Collected data:
.....

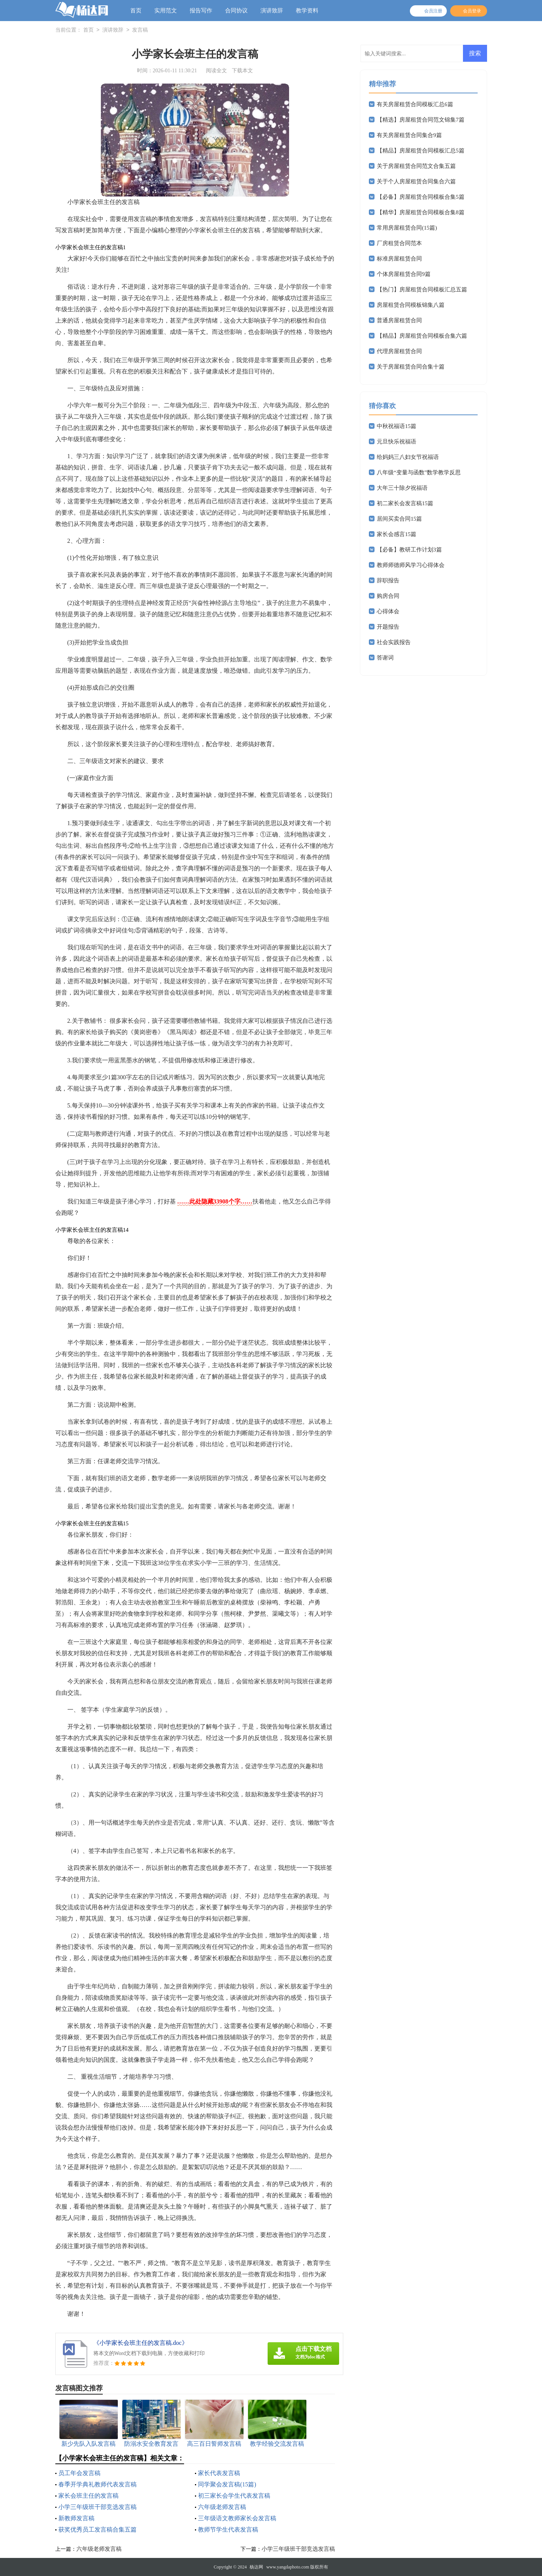  What do you see at coordinates (416, 166) in the screenshot?
I see `关于房屋租赁合同范文合集五篇` at bounding box center [416, 166].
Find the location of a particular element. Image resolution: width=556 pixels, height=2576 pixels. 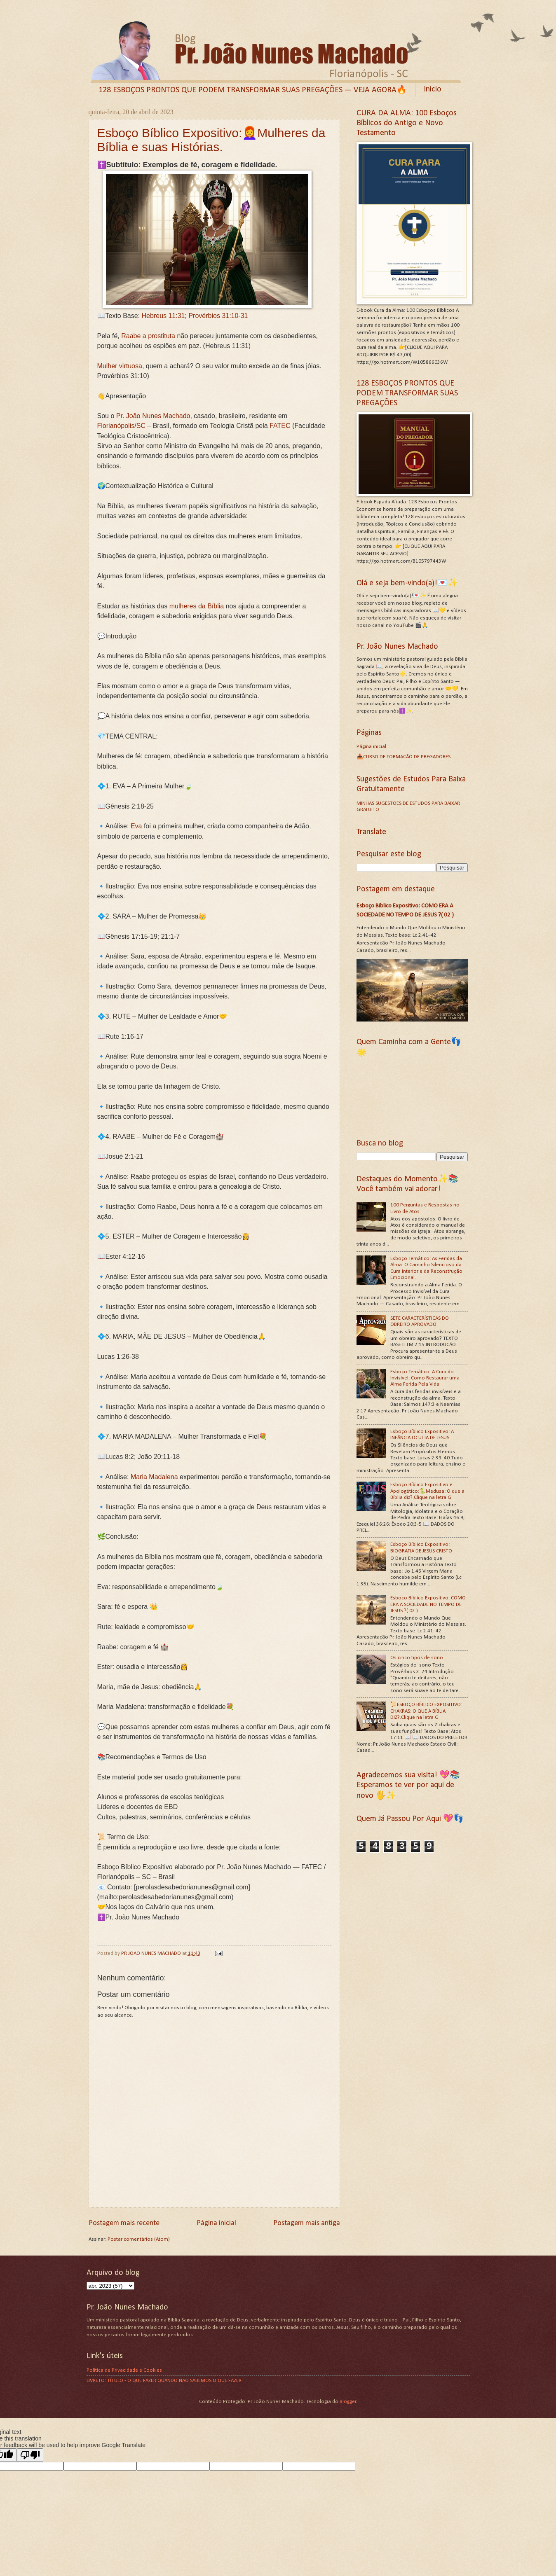

Pr. João Nunes Machado is located at coordinates (153, 416).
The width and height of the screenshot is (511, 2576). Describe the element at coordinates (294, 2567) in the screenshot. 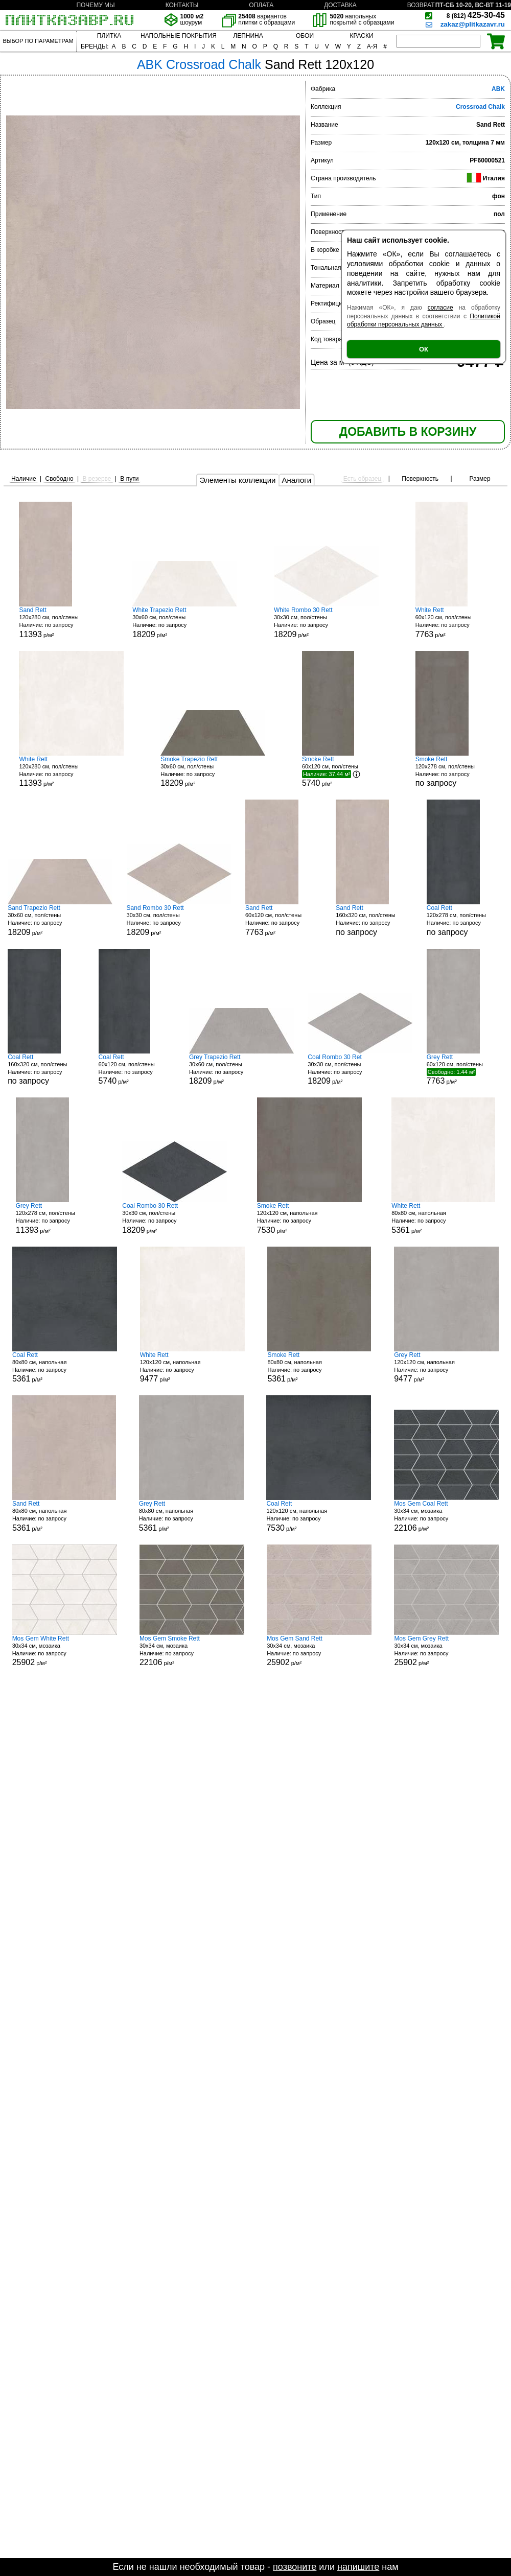

I see `позвоните` at that location.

.....

▸ **What is being asked**: Could you set down exactly, and only, the lines from the line containing "Find the location" through the last line of the records, both included, without the pictures?

▸ **Exercise solution**:
Find the location of a particular element. Image resolution: width=556 pixels, height=2576 pixels. 

Pr. João Nunes Machado is located at coordinates (153, 416).
The width and height of the screenshot is (511, 2576). Describe the element at coordinates (294, 2567) in the screenshot. 

I see `позвоните` at that location.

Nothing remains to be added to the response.